In Chapter 1, Watson notes the distinction between the theorist and the experimentalist, with the latter requiring months of dedicated labour to build up data, while the former is more a case of looking for coherence, for the big picture. We see raised again the moral dilemma about intellectual ownership, as other scientists fear Crick swooping in, and the etiquette of “fair play” which establishes DNA as Wilkins’ domain, in England at least.
We hear of a distinction in calibre of science and scientist, with Watson repeating Crick’s opinion that a good number of scientists are “narrow minded” and “stupid” (12).

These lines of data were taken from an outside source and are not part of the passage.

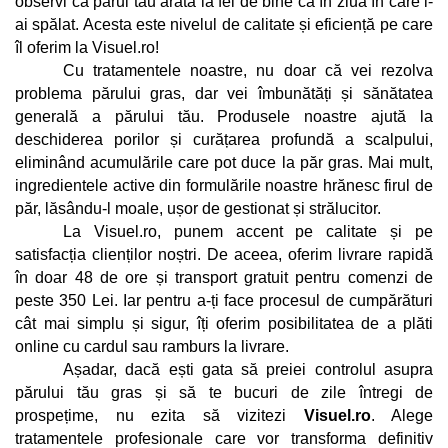
observi că părul tău arată la fel de bine ca în ziua în care l-
ai spălat. Acesta este nivelul de calitate și eficiență pe care 
îl oferim la Visuel.ro!
Cu tratamentele noastre, nu doar că vei rezolva 
problema părului gras, dar vei îmbunătăți și sănătatea 
generală a părului tău. Produsele noastre ajută la 
deschiderea porilor și curățarea profundă a scalpului, 
eliminând acumulările care pot duce la păr gras. Mai mult, 
ingredientele active din formulările noastre hrănesc firul de 
păr, lăsându-l moale, ușor de gestionat și strălucitor.
La Visuel.ro, punem accent pe calitate și pe 
satisfacția clienților noștri. De aceea, oferim livrare rapidă 
în doar 48 de ore și transport gratuit pentru comenzi de 
peste 350 Lei. Iar pentru a-ți face procesul de cumpărături 
cât mai simplu și sigur, îți oferim posibilitatea de a plăti 
online cu cardul sau ramburs la livrare.
Așadar, dacă ești gata să preiei controlul asupra 
părului tău gras și să te bucuri de zile întregi de 
prospețime, nu ezita să vizitezi 
Visuel.ro
. Alege 
tratamentele profesionale care vor transforma definitiv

Finally, we note the various disciplines and approaches, and the ways they intersect on the issue of genes. From structural chemistry, and mathematically complex crystallography, to biochemistry and psychics. It’s clear the solution will depend on their interaction in some way, hence Watson’s renewed interest in chemistry. Part of the interest here, on a personal and scientific level, is the way these different approaches interact.
One thing they all seem to agree on is that cracking “the secret of genes” would represent a crucial step forward and a personal victory. This is nothing less than the secret of how life organises and reproduces itself, how all organisms are created at a molecular level. It is in this spirit that Watson refers to Wilkins’ x-ray image as a “potential key to the secret of life” (25).